Rob Feinstein (born October 1, 1972) is an American former professional wrestler, promoter, and founder of Ring Of Honor. He is also known for pioneering the production and sale of shoot interview tapes, where wrestler's speak candidly out of character about their career.

==Professional wrestling career==
Feinstein made his professional wrestling debut in 1995 for Extreme Championship Wrestling for their pay-per-view Heatwave '95: Rage in the Cage! when he intervened after a match between Paul Heyman and Bill Alfonso. 911 came and chokeslammed Feinstein.

In 1997, he was 7-11 (parodying Syxx) a member of the Blue World Order.

Feinstein had owned and operated RF Video (a professional wrestling videotape & DVD distribution company), which was best known as the videographer for Extreme Championship Wrestling (ECW). Immediately following the closing of ECW in 2001, Feinstein founded the Ring of Honor (ROH) wrestling promotion in 2002.

ROH's first show was on February 23, 2002, the first event, titled The Era of Honor Begins, took place at old ECW arena in Philadelphia. It featured nine matches, including a match between Eddy Guerrero and Super Crazy for the IWA Intercontinental Heavyweight Championship and a triple threat match between Christopher Daniels, Bryan Danielson, and Low Ki (who would become known as the "founding fathers of ROH"). In its first year of operation, Ring of Honor confined itself to staging live events in a limited number of venues and cities – primarily in the northeastern United States. Ten shows ran in Philadelphia, two in Wakefield, Massachusetts; one in metro Pittsburgh, Pennsylvania; and, one in Queens, New York.

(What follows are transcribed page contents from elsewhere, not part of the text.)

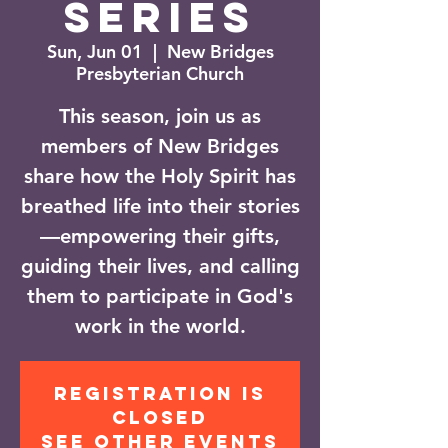
Series
Sun, Jun 01
  |  
New Bridges
Presbyterian Church
This season, join us as
members of New Bridges
share how the Holy Spirit has
breathed life into their stories
—empowering their gifts,
guiding their lives, and calling
them to participate in God's
work in the world.
Registration is
closed
See other events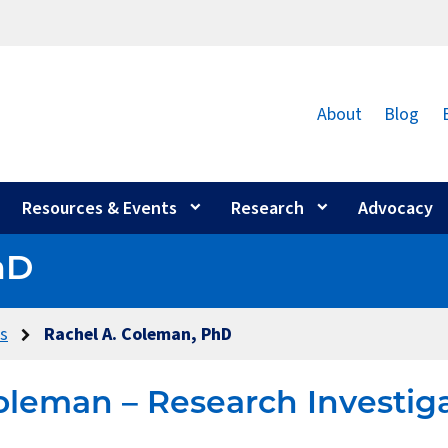
About
Blog
Resources & Events
Research
Advocacy
hD
rs
Rachel A. Coleman, PhD
oleman – Research Investig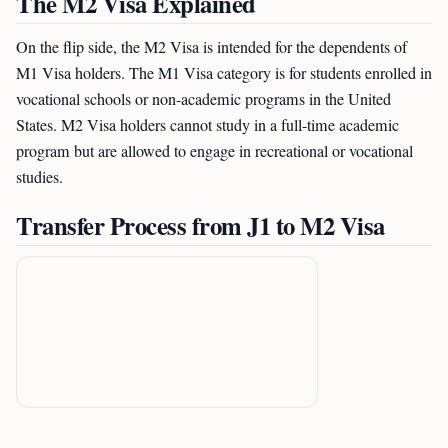
The M2 Visa Explained
On the flip side, the M2 Visa is intended for the dependents of
M1 Visa holders. The M1 Visa category is for students enrolled in
vocational schools or non-academic programs in the United
States. M2 Visa holders cannot study in a full-time academic
program but are allowed to engage in recreational or vocational
studies.
Transfer Process from J1 to M2 Visa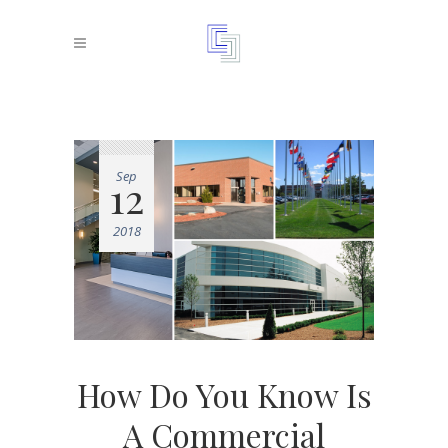
Sep
12
2018
How Do You Know Is
A Commercial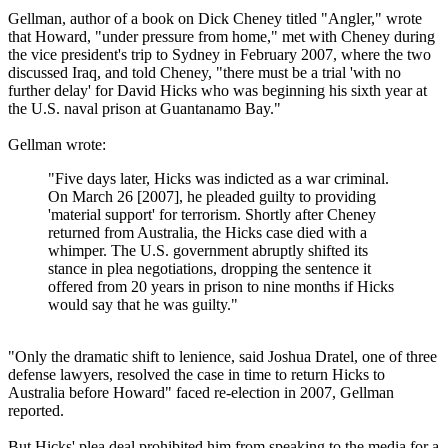
Gellman, author of a book on Dick Cheney titled "Angler," wrote
that Howard, "under pressure from home," met with Cheney during
the vice president's trip to Sydney in February 2007, where the two
discussed Iraq, and told Cheney, "there must be a trial 'with no
further delay' for David Hicks who was beginning his sixth year at
the U.S. naval prison at Guantanamo Bay."
Gellman wrote:
"Five days later, Hicks was indicted as a war criminal.
On March 26 [2007], he pleaded guilty to providing
'material support' for terrorism. Shortly after Cheney
returned from Australia, the Hicks case died with a
whimper. The U.S. government abruptly shifted its
stance in plea negotiations, dropping the sentence it
offered from 20 years in prison to nine months if Hicks
would say that he was guilty."
"Only the dramatic shift to lenience, said Joshua Dratel, one of three
defense lawyers, resolved the case in time to return Hicks to
Australia before Howard" faced re-election in 2007, Gellman
reported.
But Hicks' plea deal prohibited him from speaking to the media for a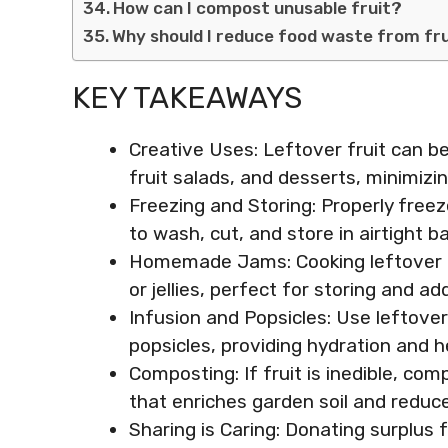
How can I compost unusable fruit?
Why should I reduce food waste from fr
KEY TAKEAWAYS
Creative Uses: Leftover fruit can 
fruit salads, and desserts, minimizin
Freezing and Storing: Properly freeze
to wash, cut, and store in airtight 
Homemade Jams: Cooking leftover 
or jellies, perfect for storing and ad
Infusion and Popsicles: Use leftover 
popsicles, providing hydration and h
Composting: If fruit is inedible, com
that enriches garden soil and reduc
Sharing is Caring: Donating surplus f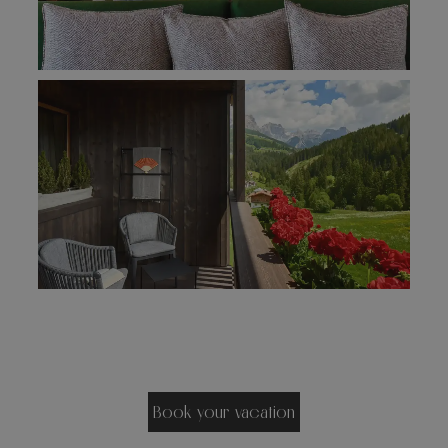
Book your vacation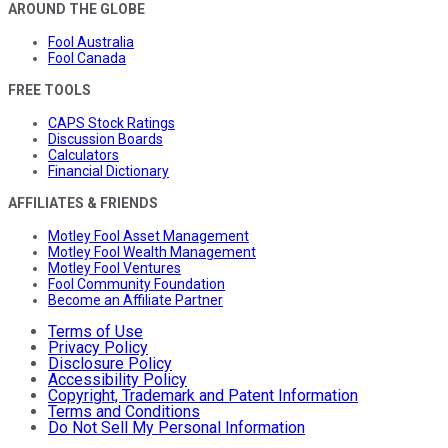
AROUND THE GLOBE
Fool Australia
Fool Canada
FREE TOOLS
CAPS Stock Ratings
Discussion Boards
Calculators
Financial Dictionary
AFFILIATES & FRIENDS
Motley Fool Asset Management
Motley Fool Wealth Management
Motley Fool Ventures
Fool Community Foundation
Become an Affiliate Partner
Terms of Use
Privacy Policy
Disclosure Policy
Accessibility Policy
Copyright, Trademark and Patent Information
Terms and Conditions
Do Not Sell My Personal Information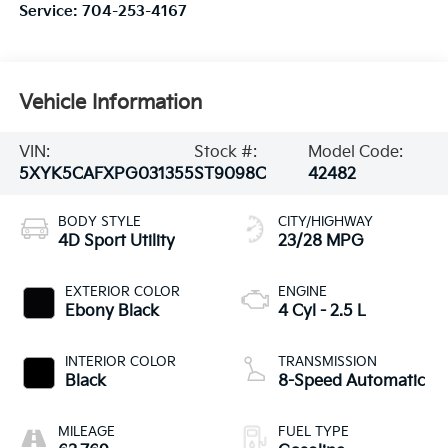
Service:
704-253-4167
Vehicle Information
VIN:
Stock #:
Model Code:
5XYK5CAFXPG031355
ST9098C
42482
BODY STYLE
CITY/HIGHWAY
4D Sport Utility
23/28 MPG
EXTERIOR COLOR
ENGINE
Ebony Black
4 Cyl - 2.5 L
INTERIOR COLOR
TRANSMISSION
Black
8-Speed Automatic
MILEAGE
FUEL TYPE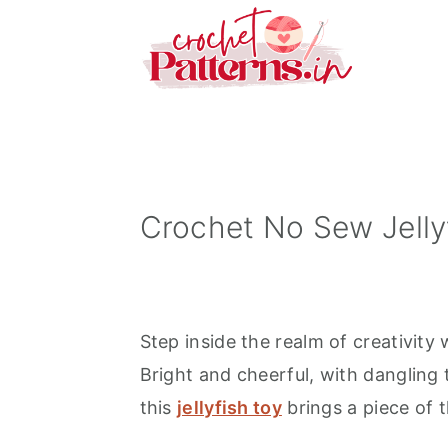
S
S
S
k
k
k
i
i
i
p
p
p
t
t
t
o
o
o
p
m
p
Crochet No Sew Jelly
r
a
r
i
i
i
m
n
m
Step inside the realm of creativity
a
c
a
Bright and cheerful, with dangling 
r
o
r
this
jellyfish toy
brings a piece of 
y
n
y
n
t
s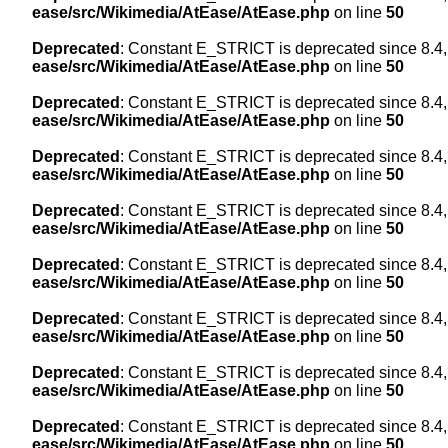
ease/src/Wikimedia/AtEase/AtEase.php
on line
50
Deprecated
: Constant E_STRICT is deprecated since 8.4,
ease/src/Wikimedia/AtEase/AtEase.php
on line
50
Deprecated
: Constant E_STRICT is deprecated since 8.4,
ease/src/Wikimedia/AtEase/AtEase.php
on line
50
Deprecated
: Constant E_STRICT is deprecated since 8.4,
ease/src/Wikimedia/AtEase/AtEase.php
on line
50
Deprecated
: Constant E_STRICT is deprecated since 8.4,
ease/src/Wikimedia/AtEase/AtEase.php
on line
50
Deprecated
: Constant E_STRICT is deprecated since 8.4,
ease/src/Wikimedia/AtEase/AtEase.php
on line
50
Deprecated
: Constant E_STRICT is deprecated since 8.4,
ease/src/Wikimedia/AtEase/AtEase.php
on line
50
Deprecated
: Constant E_STRICT is deprecated since 8.4,
ease/src/Wikimedia/AtEase/AtEase.php
on line
50
Deprecated
: Constant E_STRICT is deprecated since 8.4,
ease/src/Wikimedia/AtEase/AtEase.php
on line
50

==2004 Perverted-Justice controversy==
In early 2004, Feinstein, who owned Ring of Honor at the time, drove to a Philadelphia home to meet a boy who he believed to be 14-years-old after having a sexually explicit online chat. Feinstein chatted with a Perverted-Justice decoy via AIM, an instant messaging platform powered by AOL, and after having a sexual conversation, made plans to meet at the boy's house while he was home alone. When Feinstein arrived to the residence, he was greeted by WCAU NBC 10 news cameras and a news anchor, to which Feinstein responded by running to his vehicle and speeding away from the scene. Soon after, he resigned from both Ring of Honor and RF Video. Feinstein would later take back control of RF Video, but has never been involved with ROH since. Feinstein was not criminally charged.

In the aftermath of the scandal, Total Nonstop Action Wrestling (TNA) ended its talent-sharing agreement with Ring of Honor, abruptly withdrawing all of its contracted wrestlers from their prior commitments to perform in ROH shows—including major ROH draws A.J. Styles and Christopher Daniels, who held and were about to hold ROH championships, respectively. Doug Gentry eventually bought Feinstein's stake in ROH, and later sold it to Cary Silkin.